La observación de lo que el río nos ofrezca será una vez más nuestro mejor aliado. Junto al tamaño y color, intentaremos imitar en lo máximo posible la flotabilidad del insecto natural con nuestra mosca artificial. Recordaremos, por tanto, que podremos permitirnos variaciones a nuestro favor, siempre y cuando el río nos lo permita y la actividad superficial sea poca o nula. Cuando tengamos movimiento en superficie, no tendremos más remedio que añadir algún elemento extra a la mosca artificial que mejor imite al insecto natural que derive en ese momento aguas abajo.

El río elige la mosca. Hasta ahora hemos intentado mejorar la efectividad de nuestras moscas. Haciendo una recopilación, la productividad de una mosca artificial era la unión de efectividad en la pesca y confianza en ella por parte del pescador. Hasta aquí hemos expuesto cómo puede ganarse una mosca esa confianza, pero no basta solamente con tener una mosca que flote o se vea por su tamaño o contraste con los fondos sobre los que pescamos. Eso hace tener el control continuamente al pescador sobre su equipo y artificial, pero no hace que la mosca pesque. Ésta, como sabemos, tiene que reunir unas características esenciales para ello que ya hemos mencionado: tamaño, silueta y color acordes con lo que el río ofrezca. Podremos improvisar y utilizar lo expuesto hasta ahora cuando el río esté inactivo (si nos negamos a pescar a ninfa), pero cuando el río marque el ritmo no tendremos más remedio que seguirlo.

Será en estas ocasiones cuando podamos introducir pequeños indicadores sobre la estructura de la mosca para que, sin variar mucho color, silueta y tamaño del insecto natural, seamos capaces de imitarlo con una artificial que podremos identificar sobre el agua.

Bajo el agua. Si hablamos de mejorar la efectividad de una artificial que pesca bajo el agua tendremos que mencionar muchos factores que entran en juego.

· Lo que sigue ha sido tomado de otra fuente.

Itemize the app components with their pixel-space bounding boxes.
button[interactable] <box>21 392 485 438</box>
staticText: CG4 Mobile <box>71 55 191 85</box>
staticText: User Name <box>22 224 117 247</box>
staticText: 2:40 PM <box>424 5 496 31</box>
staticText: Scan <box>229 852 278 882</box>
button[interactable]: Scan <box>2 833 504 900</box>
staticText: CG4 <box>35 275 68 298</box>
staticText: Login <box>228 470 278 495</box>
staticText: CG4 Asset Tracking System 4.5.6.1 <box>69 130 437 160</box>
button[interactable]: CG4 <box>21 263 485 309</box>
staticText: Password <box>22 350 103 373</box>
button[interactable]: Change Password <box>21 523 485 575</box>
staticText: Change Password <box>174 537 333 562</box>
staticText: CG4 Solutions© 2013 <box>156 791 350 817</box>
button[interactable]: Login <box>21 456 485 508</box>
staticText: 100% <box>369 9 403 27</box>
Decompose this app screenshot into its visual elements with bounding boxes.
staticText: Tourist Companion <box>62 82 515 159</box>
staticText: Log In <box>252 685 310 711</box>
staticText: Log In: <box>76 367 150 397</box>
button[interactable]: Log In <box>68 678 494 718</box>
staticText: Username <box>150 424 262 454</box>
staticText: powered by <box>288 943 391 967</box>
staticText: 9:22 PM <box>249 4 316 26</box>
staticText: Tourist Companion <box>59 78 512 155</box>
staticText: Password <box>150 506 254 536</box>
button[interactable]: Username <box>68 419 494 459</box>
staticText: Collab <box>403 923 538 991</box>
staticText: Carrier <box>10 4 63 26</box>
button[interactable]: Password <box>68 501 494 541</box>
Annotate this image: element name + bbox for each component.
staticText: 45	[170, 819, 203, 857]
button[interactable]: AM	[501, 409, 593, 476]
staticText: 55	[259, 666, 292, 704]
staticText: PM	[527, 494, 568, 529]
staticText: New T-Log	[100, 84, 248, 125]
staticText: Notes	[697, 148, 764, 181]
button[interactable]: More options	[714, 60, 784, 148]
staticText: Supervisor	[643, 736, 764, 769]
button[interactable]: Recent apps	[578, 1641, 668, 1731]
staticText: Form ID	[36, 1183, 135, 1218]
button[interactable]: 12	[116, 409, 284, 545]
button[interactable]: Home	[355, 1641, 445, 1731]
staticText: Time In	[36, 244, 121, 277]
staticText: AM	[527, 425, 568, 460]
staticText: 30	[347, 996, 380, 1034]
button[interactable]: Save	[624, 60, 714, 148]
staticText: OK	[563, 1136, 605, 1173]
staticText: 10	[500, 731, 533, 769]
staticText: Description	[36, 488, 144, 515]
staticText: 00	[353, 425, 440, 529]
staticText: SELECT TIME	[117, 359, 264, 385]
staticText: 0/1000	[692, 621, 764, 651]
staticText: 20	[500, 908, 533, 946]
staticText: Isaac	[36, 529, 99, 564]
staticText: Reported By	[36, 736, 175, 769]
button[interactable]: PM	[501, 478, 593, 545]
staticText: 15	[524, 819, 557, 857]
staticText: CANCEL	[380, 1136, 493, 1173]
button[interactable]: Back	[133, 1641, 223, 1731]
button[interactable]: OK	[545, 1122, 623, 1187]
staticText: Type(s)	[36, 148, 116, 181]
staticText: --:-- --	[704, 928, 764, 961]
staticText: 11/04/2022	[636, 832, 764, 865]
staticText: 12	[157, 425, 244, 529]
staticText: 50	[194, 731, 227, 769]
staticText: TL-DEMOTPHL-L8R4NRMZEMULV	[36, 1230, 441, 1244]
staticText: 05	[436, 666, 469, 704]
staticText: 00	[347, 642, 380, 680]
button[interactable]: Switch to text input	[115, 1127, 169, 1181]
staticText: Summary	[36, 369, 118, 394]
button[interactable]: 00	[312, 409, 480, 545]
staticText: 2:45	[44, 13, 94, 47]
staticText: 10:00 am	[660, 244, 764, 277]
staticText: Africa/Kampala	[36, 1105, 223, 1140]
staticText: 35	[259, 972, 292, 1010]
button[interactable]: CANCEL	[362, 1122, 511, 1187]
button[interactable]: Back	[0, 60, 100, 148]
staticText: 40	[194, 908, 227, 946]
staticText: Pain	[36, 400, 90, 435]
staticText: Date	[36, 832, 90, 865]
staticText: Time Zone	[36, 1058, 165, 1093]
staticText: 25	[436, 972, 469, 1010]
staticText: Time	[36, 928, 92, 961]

Aquí sólo nos ceñiremos a la mosca en sí, y dejaremos de lado todo lo que no es expresamente la construcción y estructura del artificial.

Una mosca que pesca bajo el agua será más efectiva cuanto menos pese, pues si aumentamos su gramaje limitamos o disminuimos el movimiento de la misma bajo el agua. Poco sentido tiene hablar aquí de unos colores y tamaños pues, salvo en contadas ocasiones, no seremos capaces de ver nuestra imitación bajo el agua, y tendremos que limitarnos a emular perfectamente las larvas y ninfas que deriven por el río. Será preferible sacrificar una imitación en acción de pesca (que tendrá todo el peso necesario para llegar a la zona que queramos pescar) para dar todo el protagonismo a otra que no tendrá peso y derivará por la zona correcta con el máximo movimiento posible. Montaremos, por tanto, una línea con un par de imitaciones. Incluso podemos poner tres. Creo que con dos tendremos de sobra, sorprendiéndonos en más de una ocasión con alguna captura inesperada esa ninfa que con todo el peso del aparejo deriva más cerca del fondo.

Sin duda, mejorar la efectividad de nuestras moscas lleva implícito subir un nivel en nuestra condición de pescadores, y saber leer perfectamente bien el río en cada momento y asumir que la naturaleza ha necesitado miles, millones de años, para crear cada uno de los insectos que queremos imitar, por lo que intentar conseguir algo exacto sería imposible, pues siempre carecería de la condición principal de un insecto: la vida.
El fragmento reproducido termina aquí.